Filippo domande di Ansia e depressione  |  Inserita il 23/09/2017

Catania

Periodo strano della mia vita

Salve. Sono un ragazzo di 29 anni che sta passando un momento della vita caratterizzato da molta insoddisfazione, sconforto e tristezza. Sono uscito alcuni mesi fa da una relazione durata quasi 7 anni (molti dei quali di convivenza), inizialmente è stato pesante accettare l'accaduto ma pian piano mi sono ripreso. Sto cercando di conoscere gente nuova, anche per riprendere un po' in mano la sfera sentimentale, ma con insuccesso, dato che fino ad ora non ho avuto nessun riscontro e interesse, non solo a livello di attrazione, ma anche semplicemente a livello amichevole. Tutti ciò mi porta una demotivazione e tristezza non indifferente che mi condiziona tutto il resto (ambito professionale e familiare). Il mio problema è che non riesco a comprenderne il motivo. Sono un ragazzo normale esteticamente (nè bello nè brutto), non sono timido e credo di essere abbastanza amichevole. Ci sono dei suggerimenti che possono aiutarmi a farmi capire dove potrei sbagliare?

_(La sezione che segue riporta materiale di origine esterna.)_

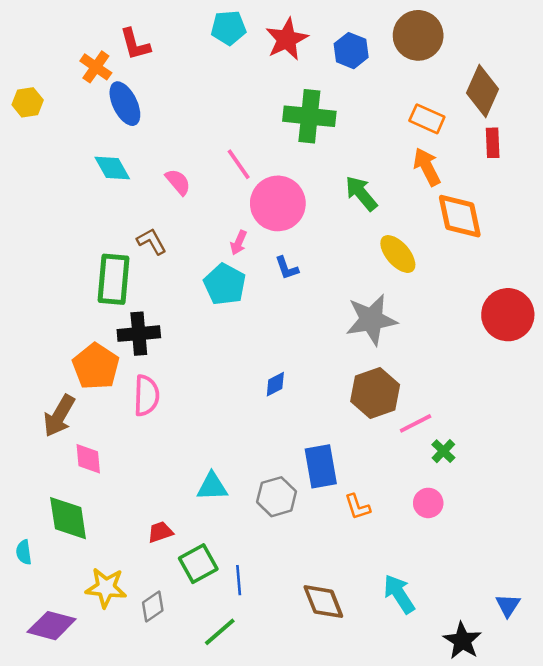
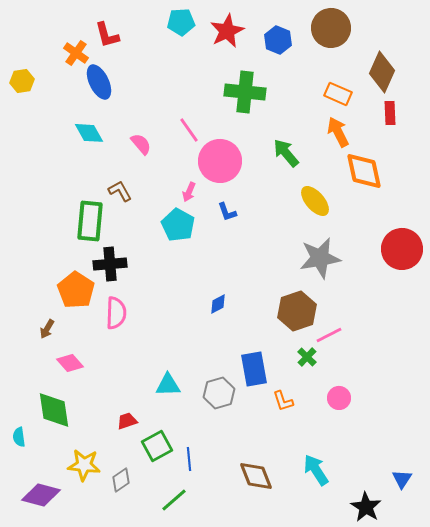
gray star: (371, 320) -> (320, 258), moved
brown arrow: (59, 416) -> (47, 329), size x0.6
green cross: (443, 451) -> (307, 357), moved
pink diamond: (88, 459) -> (70, 363), turned -36

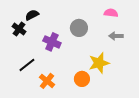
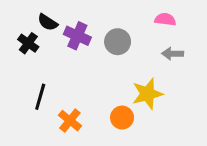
black semicircle: (32, 15) -> (48, 22), turned -120
purple cross: (52, 42) -> (77, 36), moved
black line: (27, 65) -> (40, 97), turned -36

  2 Risposte pubblicate per questa domanda

Dott.ssa Daniela Vinci Inserita il 23/09/2017 - 17:14

Gentile Filippo,
Dalle informazioni che dà non è facile capire lo scarso riscontro che riceve dalle altre persone. Mi sento solo di dirle di non fossilizzarsi nella ricerca di una nuova relazione o anche di amicizia ma di essere comunque pronto nel momento in cui ci sia un reale interesse. Nel frattempo si diverta ed investa in hobby e passioni che sente di avere.
Se lo ritiene necessario può comunque rivolgersi ad uno psicologo per ricevere un supporto e per trovare strategie adeguate per rapportarsi con gli altri.
Resto a disposizione,
Dott.ssa Daniela Vinci
Psicologa e Consulente Sessuale
Arluno (MI)

Dott.ssa Francesca Orlando Inserita il 23/09/2017 - 23:06

Gentile Filippo,
uscire da una lunga relazione come la sua non è facile. Ritornare alla vita di sempre diventa quindi difficile e senza slancio, l'umore è messo a dura prova e sembra che qualsiasi cosa perda di interesse e vitalità. La fine di un rapporto è dunque alla stregua di un lutto e come tale è inevitabile affrontare ogni sua dimensione. Mi sembra di capire che lei ce la stia mettendo tutta ad andare avanti, pur con le difficoltà che incontra. Eppure, la sua attenzione è mirata solo alla sua autoefficacia ("sono un ragazzo normale esteticamente...non sono timido...), più che all'elaborazione di un aspetto di sé non ancora metabolizzato. E' probabile, quindi, che lei abbia bisogno di più tempo per cogliere il senso di questa relazione finita e individuarne le cause che l'hanno determinata. Solo così potrà uscirne definitivamente e aprirsi a nuove storie, foss'anche per relazioni amichevoli, senza ostinarsi in una direzione che somiglia più ad una dimostrazione per se stesso che ad una reale conoscenza e condivisione con l'altro.